Outre le bien-être de l’animal, c’est celui de l’éleveuse qui a motivé le choix de Julia. Fini, les périodes de stress liées aux mises bas, puis à la gestion des chevreaux. De plus, le troupeau est à échelle réduite, sans les naissances annuelles, ce qui rend son activité plus facile. Julia précise que la lactation continue demande de se consacrer aux tâches quotidiennes de la traite et de la préparation des fromages, tout au long de l’année, sans variation importante du rythme de travail, avec la contrainte cependant de ne pas interrompre la traite, sans quoi l’afflux de lait serait tari (2).
Enfin, les coûts liés à l’activité d’élevage sont réduits. Les frais vétérinaires diminuent car les chèvres rencontrent moins d’infections liées à la mise bas. L’abattage des nouveaux-nés représentait aussi un coût qui n’est plus à prendre en compte. On peut se demander par ailleurs quelle est la nécessité de cet abattage massif de chevreaux et chevrettes, dans un pays où cette viande est peu consommée. La plupart du temps, l’animal est vendu entre 0, 50 et 3 euros le kilo à un centre d’engraissement. Puis la viande part à l’export vers l’Italie ou l’Allemagne. Ce fonctionnement suppose de produire des céréales en quantité pour nourrir un cheptel inutile, au moment où la question des ressources en eau devient de plus en plus épineuse.
Un engouement nuancé par quelques réserves
Si elle se développe sur le territoire, la lactation continue n’est pas une solution miracle à appliquer à tous les types d’élevage. Pour le moment, cette méthode a été testée avec succès dans l’élevage de chèvres mais elle est difficilement applicable aux brebis. Quant aux troupeaux de bovins, les essais sont encore peu documentés.
Selon la situation géographique, il peut être difficile de laisser les chèvres paître à l’extérieur toute l’année, et il n’est pas certain que l’alimentation en céréales, sans pâturage, soit suffisamment riche pour permettre une production laitière de qualité en hiver. Par ailleurs, certain·es éleveu·ses vivent au rythme des gestations qui durent cinq mois, ce qui leur assure une pause et leur permet d’assurer une autre activité, l’élevage de chèvres seul étant rarement assez lucratif pour assurer un revenu annuel satisfaisant. Pour qu’un élevage en lactation continue reste un choix viable sur le long terme, le partenariat avec d’autres éleveu·ses venant prendre le relais pendant des périodes de vacances paraît essentiel.

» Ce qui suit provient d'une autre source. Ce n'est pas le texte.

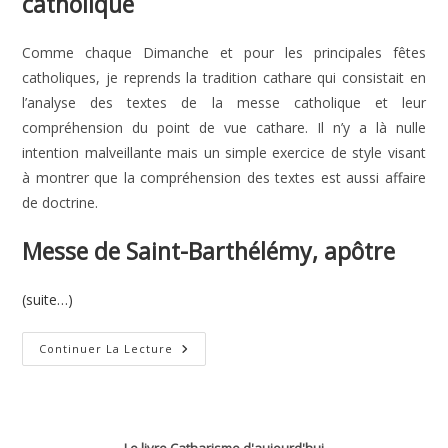
catholique
Comme chaque Dimanche et pour les principales fêtes
catholiques, je reprends la tradition cathare qui consistait en
l’analyse des textes de la messe catholique et leur
compréhension du point de vue cathare. Il n’y a là nulle
intention malveillante mais un simple exercice de style visant
à montrer que la compréhension des textes est aussi affaire
de doctrine.
Messe de Saint-Barthélémy, apôtre
(suite…)
Saint-
Continuer La Lecture
Barthélemy,
Apôtre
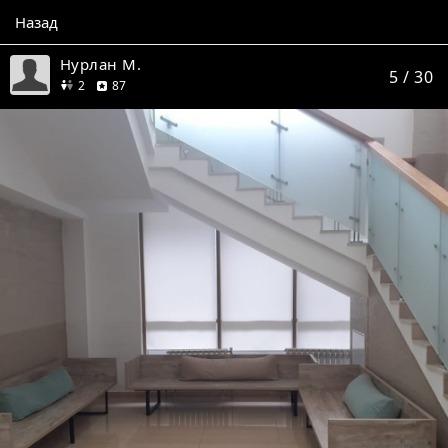
Назад
Нурлан М.
5
/ 30
друга
отзывов
2
87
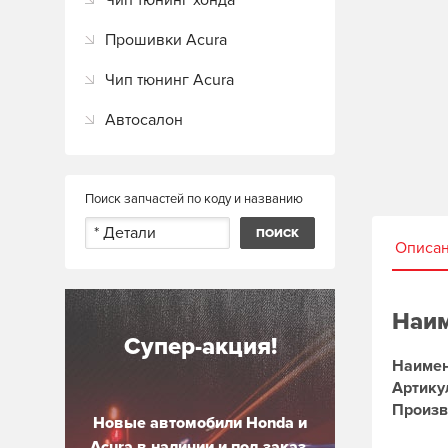
Чип тюнинг хонда
Прошивки Acura
Чип тюнинг Acura
Автосалон
Поиск запчастей по коду и названию
Описа
Наим
Супер-акция!
Наимен
Артику
Произв
Новые автомобили Honda и
Acura в наличии и под заказ.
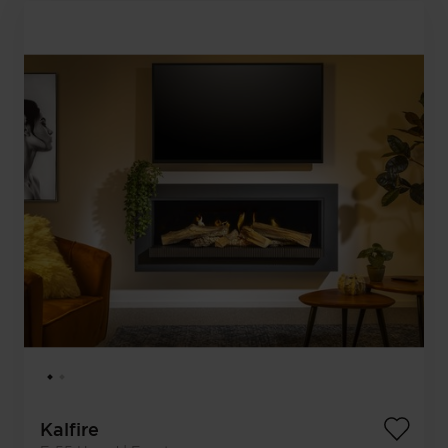
Kalfire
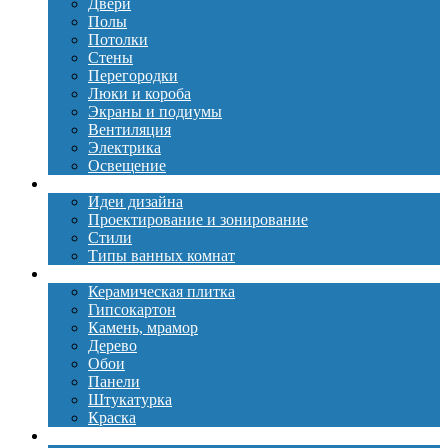
Двери
Полы
Потолки
Стены
Перегородки
Люки и короба
Экраны и подиумы
Вентиляция
Электрика
Освещение
Дизайн
Идеи дизайна
Проектирование и зонирование
Стили
Типы ванных комнат
Материалы
Керамическая плитка
Гипсокартон
Камень, мрамор
Дерево
Обои
Панели
Штукатурка
Краска
Сантехника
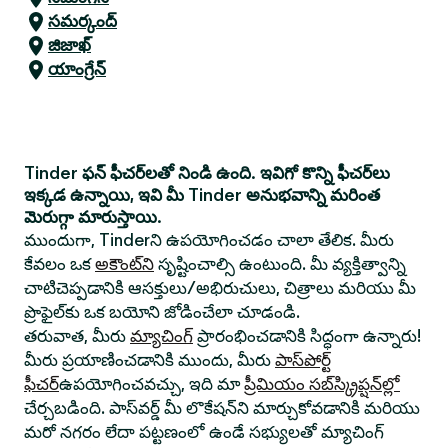
సమర్కంద్
జిజాఖ్
యాంగ్రేన్
Tinder ఫన్ ఫీచర్‌లతో నిండి ఉంది. ఇవిగో కొన్ని ఫీచర్‌లు
ఇక్కడ ఉన్నాయి, ఇవి మీ Tinder అనుభవాన్ని మరింత
మెరుగ్గా మారుస్తాయి.
ముందుగా, Tinderని ఉపయోగించడం చాలా తేలిక. మీరు
కేవలం ఒక
అకౌంట్‌ని
సృష్టించాల్సి ఉంటుంది. మీ వ్యక్తిత్వాన్ని
చాటిచెప్పడానికి ఆసక్తులు/అభిరుచులు, చిత్రాలు మరియు మీ
ప్రొఫైల్‌కు ఒక బయోని జోడించేలా చూడండి.
తరువాత, మీరు
మ్యాచింగ్
ప్రారంభించడానికి సిద్ధంగా ఉన్నారు!
మీరు ప్రయాణించడానికి ముందు, మీరు
పాస్‌పోర్ట్
ఫీచర్
ఉపయోగించవచ్చు, ఇది మా
ప్రీమియం సబ్‌స్క్రిప్షన్‌ల్లో
చేర్చబడింది. పాస్‌వర్డ్ మీ లొకేషన్‌ని మార్చుకోవడానికి మరియు
మరో నగరం లేదా పట్టణంలో ఉండే సభ్యులతో మ్యాచింగ్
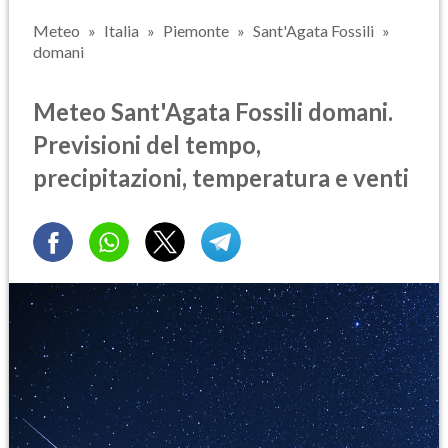
Meteo
Italia
Piemonte
Sant'Agata Fossili
domani
Meteo Sant'Agata Fossili domani.
Previsioni del tempo,
precipitazioni, temperatura e venti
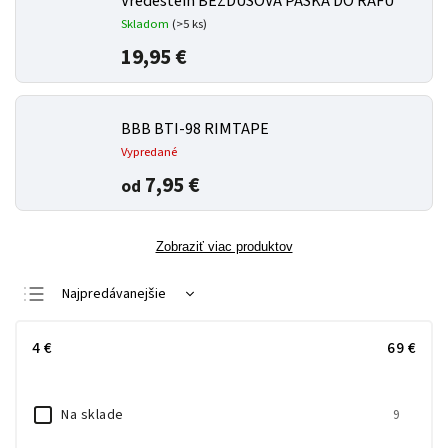
Vredestein BEZDUŠOVÁ PÁSKA DO RÁFU
Skladom
(
>5 ks
)
19,95 €
BBB BTI-98 RIMTAPE
Vypredané
7,95 €
od
Zobraziť viac produktov
Najpredávanejšie
Najlacnejšie
4
€
69
€
Najdrahšie
Abecedne
Na sklade
9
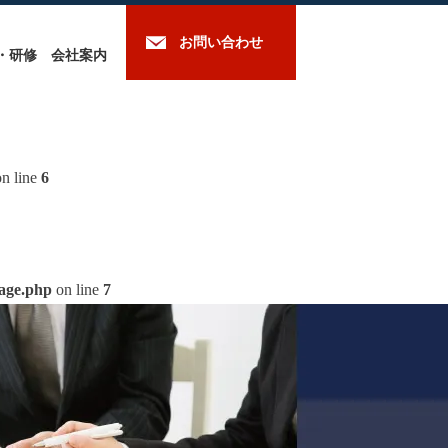
お問い合わせ
・研修
会社案内
n line
6
mage.php
on line
7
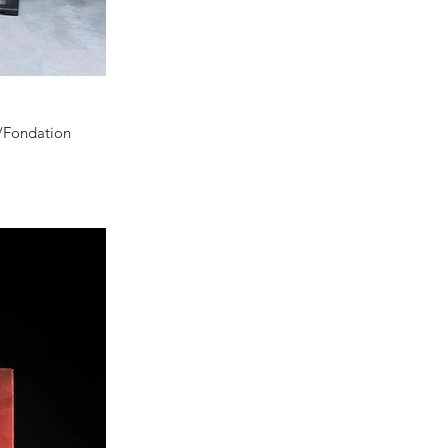
l/Fondation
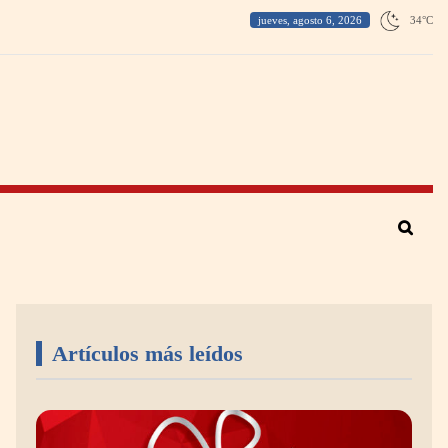
jueves, agosto 6, 2026
34
°
C
Artículos más leídos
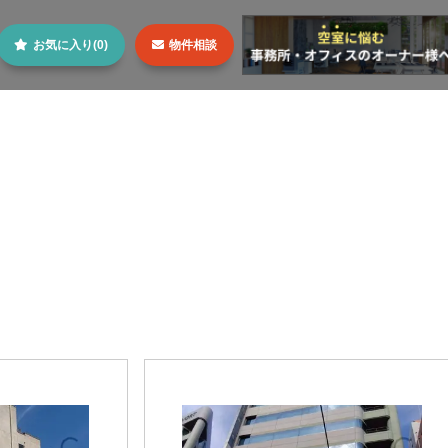
お気に入り(0)
物件相談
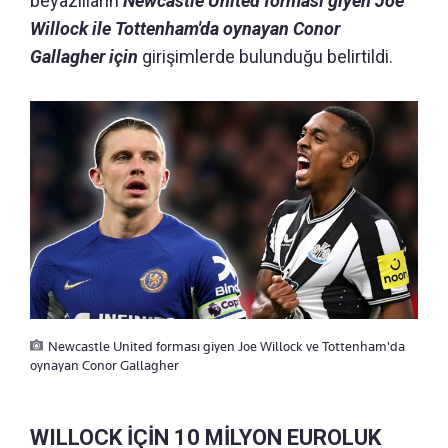
beyazlıların
Newcastle United forması giyen Joe
Willock ile Tottenham'da oynayan Conor
Gallagher için
girişimlerde bulunduğu belirtildi.
Newcastle United forması giyen Joe Willock ve Tottenham'da
oynayan Conor Gallagher
WILLOCK İÇİN 10 MİLYON EUROLUK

L’argument souvent avancé par les éleveu·ses réticents à la lactation longue ou continue est celui du renouvellement nécessaire des troupeaux pour permettre à certaines races endémiques de subsister. L’absence de mises bas annuelles ralentit de fait ce renouvellement. On peut cependant remarquer qu’une gestion occasionnelle des mises bas est toujours possible et que la collaboration entre éleveu·se-s afin de favoriser la mixité des chèvres est souhaitable. Diminuer le nombre de bêtes, c’est aussi ralentir tout un système écologiquement et éthiquement discutable.
Notes :
(1) Un tablier anti-saillie est une toile fixée sous le ventre du bouc qui fait barrage à toute pénétration.
(2) Il existe aussi des expériences montrant que certaines chèvres produisent du lait par mimétisme, sans gestation préalable. L’étude Lactodouce du laboratoire suisse FIBL a été menée dans la Drôme entre 2021 et 2023, de façon à observer si des chèvres non gestantes peuvent, par mimétisme hormonal et stimulus des pis, produire du lait. Les résultats n’ont pas encore été publiés.
Pour aller plus loin : Inès Léraud, « Un chevrier qui fait des émules », Les Pieds sur terre, France culture, www.radiofrance.fr.